The sale of the UK water industry in 1989 is the most controversial of all Margaret Thatcher’s privatisations. Critics argue that it has been little more than a rip off: the privatised companies have failed to eliminate leaks, been permitted to dump vast quantities of untreated sewage into our waterways and used clever financial engineering to boost rewards to shareholders. Indeed, a study published in 2018 argued that the cash flow from customers could have funded all investment undertaken, while borrowings merely went to rewarding shareholders.
Was it all a terrible mistake? Whether or not it was, what should be done now?
It is easy to argue that the answer to the first question has to be “yes”. Water is not just a local monopoly, it is also a vital necessity. This means the providers have enormous market power and are subject to no competition. That in turn makes tough regulation essential. But regulators are always likely to be outwitted, if not captured, by the profit-driven businesses they are trying to curb. Furthermore, given the nature of the business, the relevant risks are mainly borne by the customers rather than shareholders. If the companies fail to deliver, the former cannot go elsewhere. They can only complain and, if the answer is more investment, pay up. Beyond all this, water is an industry with profound externalities, notably those for the environment and health.
For all these reasons, it has long been assumed that profit-seeking enterprises are bound to be problematic in this sector: conflicts of interest are too great to be managed. Yet there is a counterargument that, in the UK case, seemed decisive. It is that Her Majesty’s Treasury in particular, and the government more broadly, is a hopeless trustee of such vital assets. It is obsessed with the liability side of its balance sheet and consistently ignores the assets. So, the water industry was chronically starved of investment. In this highly second-best world, privatisation would, it was argued, lead to higher investment and better performance in the industry.
Michael Roberts, former chief executive of Water UK, argued a few years back that “since privatisation, investment of nearly £160bn has seen strong, steady improvement, giving customers world-class drinking water.
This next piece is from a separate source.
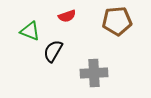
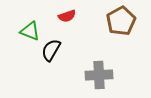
brown pentagon: moved 4 px right; rotated 24 degrees counterclockwise
black semicircle: moved 2 px left, 1 px up
gray cross: moved 5 px right, 2 px down
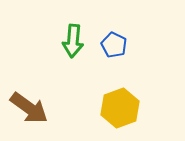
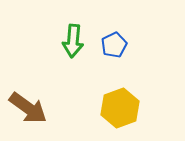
blue pentagon: rotated 20 degrees clockwise
brown arrow: moved 1 px left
Leakage is down a third since the mid-1990s, two-thirds of beaches are classed as excellent, compared with less than a third 25 years ago.” This is not entirely wrong.
Yet over time improvements in performance tailed off and the scandals we see emerged. There was a failure to monitor what water utilities were doing, especially their dumping of sewage, and a corresponding failure to be demanding enough on needed investments. Moreover, Ofwat’s powers were inadequate: it could not impose changes on licences, block dividends or control salaries in any way. Now at least it can.
So, what is to be done? It would be possible to renationalise the businesses. I remain, however, sceptical over the government’s ability to run the sector any better (though Scottish Water is a public company accountable to the Scottish parliament). A second option is to keep independent companies, but change the structure of ownership from shareholder-owned companies. One such alternative is Welsh Water, which is funded solely by debt and charges. This model was controversial when created in 2001. Yet it has been a successful business with a good record on changes in charges to customers. But its superiority on other dimensions is less clear.
If the businesses remain independent, the key action must come from the remit and actions of regulators. It is clear that the current situation is unsustainable. There will have to be a great deal more investment. That in turn must ultimately be funded by charges (with tough controls on diversions to salaries and dividends). Crucial here will be the closest possible co-operation between environmental and financial regulators. Higher standards must be set, monitored and imposed, with fierce penalties on those who fail to meet them. Licences must be lost if necessary.
Last but not least, there is a discussion to be had over whether the framework needs to be transformed. Oxford’s Dieter Helm is particularly radical. He argues for “a water system that places fewer demands on drinking water supplies, where sewerage systems are used to handle sewage only, where sewage is not discharged into rivers, and where farming and flood defences take account of the wider natural capital”. The answer, he insists, is integrated regulation of river catchments.
Sometimes the best thing to do is to step back and ask how radically something needs to change. That is now the case for the water industry. Let us do so.